Hyperglycosylated HCG – it is one of the fractions of human chorionic gonadotropin, which accounts for about 3% of all molecules of HCG. Hyperglycolysis HCG is a product of cells of cytotrophoblast and can be determined in blood and urine of a pregnant. The popularity of this substance as a biochemical marker of blood is low, however, some authors propose to use the serum as a screening test for Down syndrome. Definition of hyperglycosylated HCG in the mother's blood allows us to identify 60% of cases with Down syndrome, which is comparable with the efficiency of standard triple test.
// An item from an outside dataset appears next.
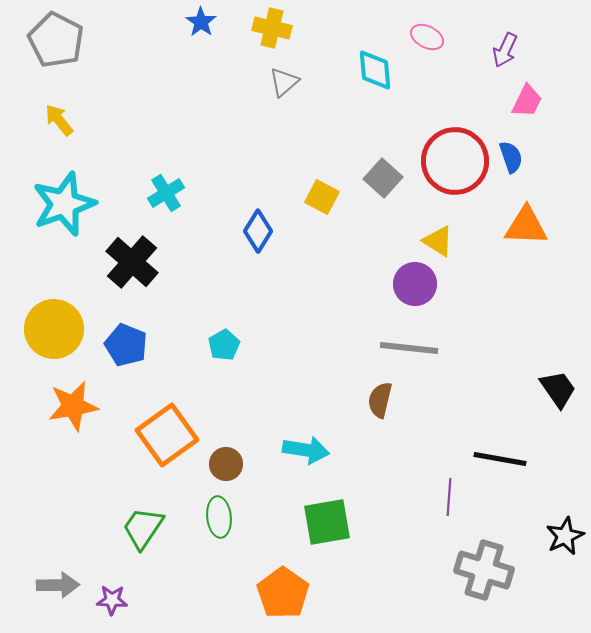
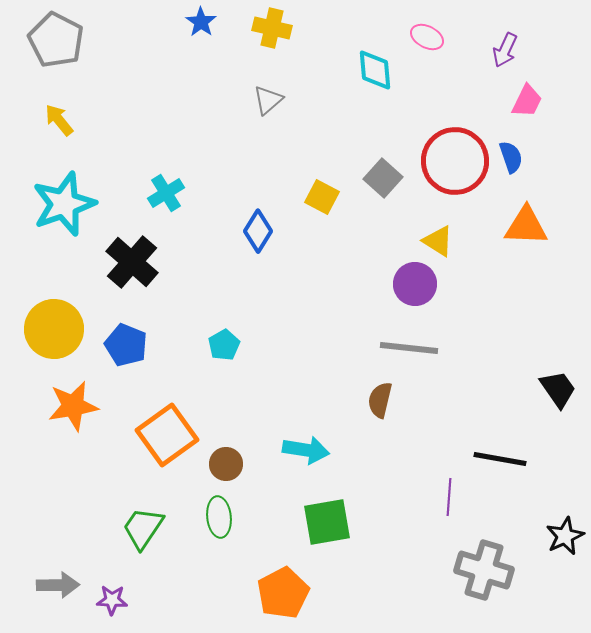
gray triangle: moved 16 px left, 18 px down
orange pentagon: rotated 9 degrees clockwise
MARKERS OF A FETUS’ CHROMOSOMAL PATHOLOGY

1. Nuchal skin fold thickness (NFT) - is the maximum value echo negative section between fetal skin and the soft tissue surrounding the cervical spine. Nuchal thickness is measured on an axial section through the head and the level of the thalami, cavum septi pellucidum, and cerebellar hemispheres (i. e. in the same plane that is used to assess posterior fossa structures). Its increase to 3 mm or more is associated with a sharp increase in the frequency of chromosomal abnormalities in the fetus. According to the multicenter study, which involved 17 centers of prenatal diagnostics USA, Italy, Spain, and other countries, the calculation of risk by the age of the patient and the thickness of the NFT zone has allowed to diagnose Down syndrome in 81. 8% of cases. NFT expansion zone can be marked for various defects, many of which are usually diagnosed only in the late stages of pregnancy. However, this echographic marker cannot be fully identified with the concept of " unpromising pregnancy", and recommend termination of pregnancy, as NFT expansion zone does not exclude the birth of healthy children. Its expansion is observed in 5% of fetuses with normal karyotype. Molecular genetic studies have shown that the basis of pathological disorders in the formation and development of the heart, major blood vessels and the lymphatic system leading to the expansion of NFT zone in fetuses with chromosomal abnormalities are genetic disorders. In most cases of congenital heart diseases expansion of NFT zone disappears by 16-18 week of gestation. Temporality of this marker is associated with a differentiated growth of the diameter of large blood vessels: diameter of the aortic isthmus increases more rapidly than the aortic valve.